Pet Biomarkers of Neurodegeneration

Imaging Tau Pathology

Misfolding and aggregation of hyperphosphorylated tau into NFTs is known to occupy a central mechanistic role in the pathogenesis of AD.[49,50] A growing body of evidence suggests that tau pathology is thought to spread to distant brain regions following a shift toward self-propagation in a prion-like manner, disrupting neuronal function and leading, ultimately, to neuronal loss and cognitive decline.[51] While increased cerebrospinal fluid (CSF) levels of tau have been shown to correlate with disease severity[52] – with the presence of tau in the CSF of AD patients thought to reflect neurodegeneration[53] – the use of CSF tau as a biomarker for AD remains controversial.[54] Moreover, in addition to the invasive nature of lumbar puncture, CSF measurements cannot provide topographic information, and are prone to variation across centers.[55] Noninvasive methods for quantification of tau pathology are therefore highly desirable, particularly given the increasing efforts directed towards the development of tau based therapeutics.
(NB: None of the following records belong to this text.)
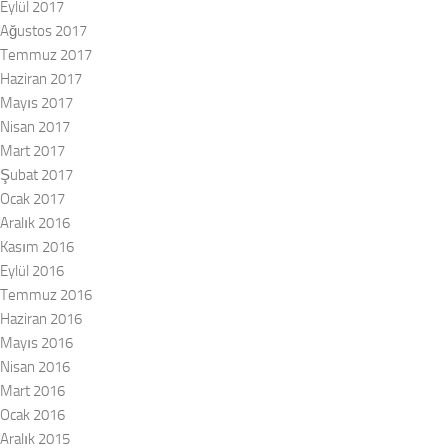
Eylül 2017
Ağustos 2017
Temmuz 2017
Haziran 2017
Mayıs 2017
Nisan 2017
Mart 2017
Şubat 2017
Ocak 2017
Aralık 2016
Kasım 2016
Eylül 2016
Temmuz 2016
Haziran 2016
Mayıs 2016
Nisan 2016
Mart 2016
Ocak 2016
Aralık 2015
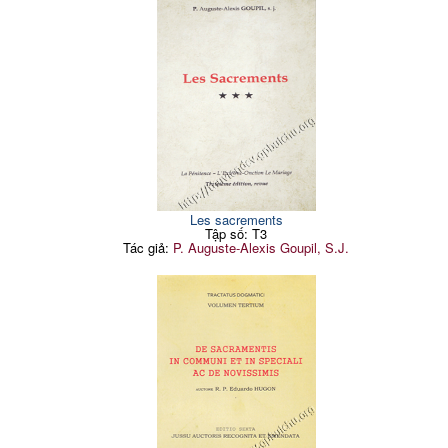
Les sacrements
Tập số: T3
Tác giả:
P. Auguste-Alexis Goupil, S.J.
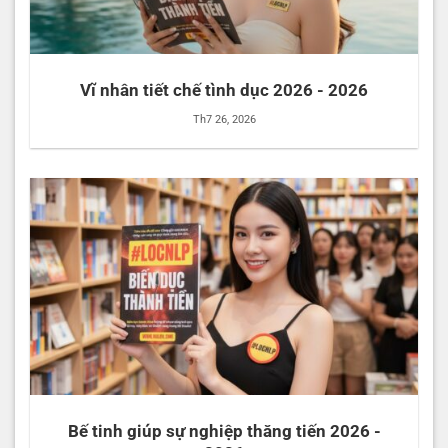
Vĩ nhân tiết chế tình dục 2026 - 2026
Th7 26, 2026
Bế tinh giúp sự nghiệp thăng tiến 2026 -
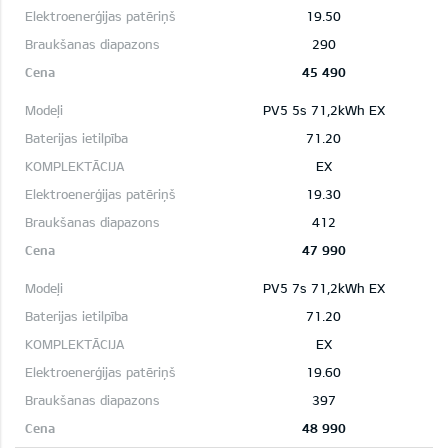
19.50
290
45 490
PV5 5s 71,2kWh EX
71.20
EX
19.30
412
47 990
PV5 7s 71,2kWh EX
71.20
EX
19.60
397
48 990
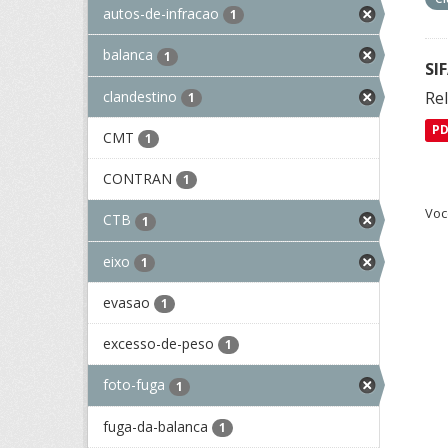
autos-de-infracao
1
balanca
1
SI
clandestino
Rel
1
P
CMT
1
CONTRAN
1
Voc
CTB
1
eixo
1
evasao
1
excesso-de-peso
1
foto-fuga
1
fuga-da-balanca
1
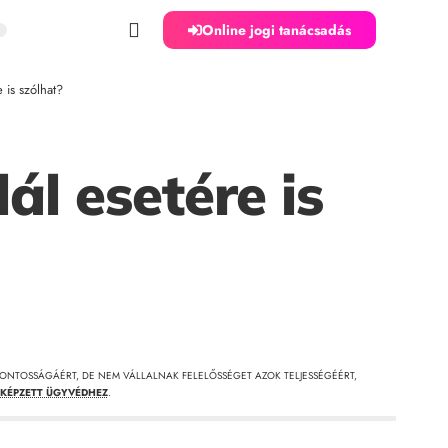
Online jogi tanácsadás
 is szólhat?
ál esetére is
ONTOSSÁGÁÉRT, DE NEM VÁLLALNAK FELELŐSSÉGET AZOK TELJESSÉGÉÉRT,
KÉPZETT ÜGYVÉDHEZ
.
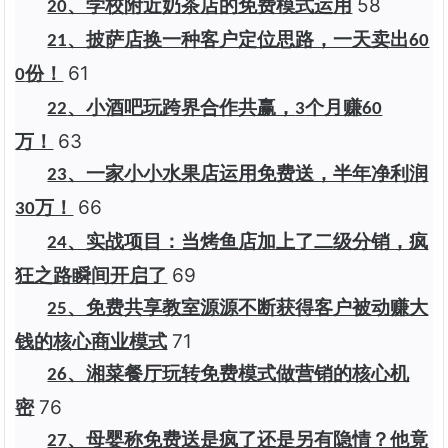
58
、学校附近奶茶店的免费模式运用
20
、披萨店换一种客户定位思路，一天卖出
21
60
61
份！
0
、小酒吧玩跨界合作共赢，
个月赚
22
3
60
63
万！
、一家小小水果店运用免费送，半年净利润
23
66
万！
30
、实战项目：当烤鱼店加上了二级分销，疯
24
69
狂之路瞬间开启了
、免费共享教室源源不断获得客户被动赚大
25
71
钱的核心商业模式
、湘菜餐厅玩转免费模式做营销的核心机
26
76
密
、母婴称免费送是疯了还是另有隐情？他竟
27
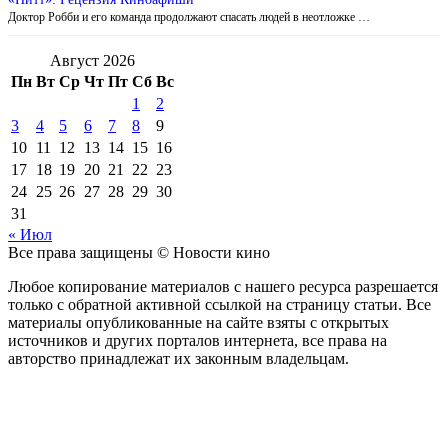
Доктор Робби и его команда продолжают спасать людей в неотложке …
Август 2026
Пн
Вт
Ср
Чт
Пт
Сб
Вс
1
2
3
4
5
6
7
8
9
10
11
12
13
14
15
16
17
18
19
20
21
22
23
24
25
26
27
28
29
30
31
« Июл
Все права защищены © Новости кино
Любое копирование материалов с нашего ресурса разрешается
только с обратной активной ссылкой на страницу статьи. Все
материалы опубликованные на сайте взяты с открытых
источников и других порталов интернета, все права на
авторство принадлежат их законным владельцам.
In this context, several PET research groups have recently developed novel classes of compounds characterized by suitable kinetics and high affinity/selectivity for tau fibrils, including benzimidazole pyrimidine derivatives-[18F]T-807 and [18F]T-808-phenylquinoline derivatives-[18F]THK-523, [18F]THK-5105 and [18F]THK-5117 and the benzothiazole derivative [11C]PBB-3.

Following a screening of more than 900 compounds, several benzimidazole pyrimidine derivatives were identified as potential tau ligands, including [18F]T-807 and [18F]-T808. In vitro autoradiography using human AD brain sections showed that [18F]T-807 exhibits strong binding to NFTs, with a selectivity estimate of 29-fold for tau, relative to Aβ.[14] Moreover, comparison between double immunohistochemical staining of NFTs and Aβ on adjacent tissue sections and [18F]T-807 autoradiography showed the colocalization of [18F]T-807 binding with immunoreactive NFTs, but not with Aβ1-42 plaques.[56] In the case of [18F]T-808, in vitro autoradiographic-binding assays revealed high affinity and good selectivity for NFTs over Aβ,[15] with in vivo assessment in wild-type mice and rats using micro-PET showing fast brain uptake followed by a rapid washout, suggesting low nonspecific binding,[15] in line with in vivo finding obtained using [18F]T-807.[56] Finally, the first human brain images obtained using [18F]T-807 revealed an elevated standardized uptake value ratio to the cerebellum in AD – as compared with subjects with MCI and healthy controls across temporal, parietal and frontal cortices, as well as in the hippocampus/entorhinal area, with the differential patterns of tracer accumulation observed in keeping with Braak staging.[14]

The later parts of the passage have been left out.